Mother had knocked on the ceiling: a massive pounding that betokened a need for company or cough medicine. So I took the opportunity to scurry up the steep stairs and, hearing a wireless in another room giving forth with the shipping forecast, I was thankful that at least our family had eschewed television and were satisfied with the small mercies of sound without pictures. The trouble was that the announcer sounded tipsy. That was quite tasteless, especially in view of him warning of force-niners. But why was a wireless a wireless. It had nothing but wires, it seemed to me. I found Mother covered in something from which selective memory thankfully later protected me. Probably one of a new lot of little ones trying to cuddle her.

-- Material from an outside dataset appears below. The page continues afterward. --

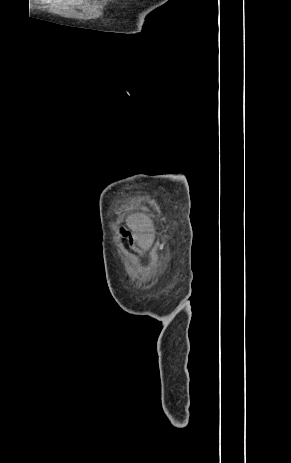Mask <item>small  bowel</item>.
<instances>
[{"mask_svg":"<svg viewBox=\"0 0 291 463\" xmlns=\"http://www.w3.org/2000/svg\"><path fill=\"white\" fill-rule=\"evenodd\" d=\"M130 245L134 250L138 251L140 254H143L142 250L139 249L135 239H131Z\"/></svg>","mask_w":291,"mask_h":463,"instance_id":"small-bowel-1","label":"small bowel"}]
</instances>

Nancy grew up into a beautiful woman – whilst I was put out to pasture, not exactly a spinster, more a mother without children or wife without husband. Yet they were all there, despite being less than ghosts. I read somewhere in a newspaper of Dorothy Danks. She became an impresario. Mother died, of course. In subsequent nightmares of mine, she had climbed to the roof, choked on chimney smoke and skewered herself on the TV aerial – as a goggled pilot tried to rescue her by chopper. Aunt Gwenda married Asa Toth in Swansea. Father went to join them. Various siblings and cousins of mine fought in the odd continental war – and I burnt unread newspapers on bonfires in the back garden of our home. In that way, I could never follow the trends of such wars nor hear about the deaths of people I loved. Yet I did try to scry, I really did try to scry, through a TV smokescreen squarely or, since the excursions of Aunt Gwenda were to be emulated, if not believed, a Phileas Fogg roundly.

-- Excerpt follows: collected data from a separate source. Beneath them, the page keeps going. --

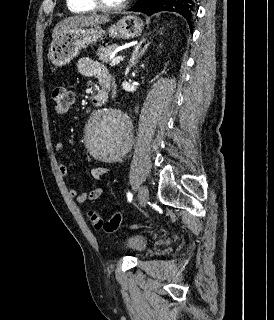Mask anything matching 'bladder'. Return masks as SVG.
Instances as JSON below:
<instances>
[{"instance_id":"31cf9c89","label":"bladder","mask_w":274,"mask_h":320,"mask_svg":"<svg viewBox=\"0 0 274 320\" xmlns=\"http://www.w3.org/2000/svg\"><path fill=\"white\" fill-rule=\"evenodd\" d=\"M122 247L134 254H140L146 250L147 242L141 236L126 237L122 241Z\"/></svg>"}]
</instances>
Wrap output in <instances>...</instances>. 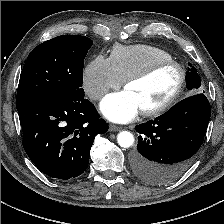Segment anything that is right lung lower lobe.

But, now, amid my curdled thoughts that age has brought me, I often wonder whether what I saw that day in Mother’s bedroom covering her was not a child, indeed, no small fry at all. A dark spirit floating down ... or an evil gargoylic hologram stiffening back to stone ... or a new variety trick? In hindsight, her dear sweet head, beginning with the mouth, did doubtless strain to blow the first pink party balloon, a long vein-knotted one. The first of many. Through a medusa wirelessly.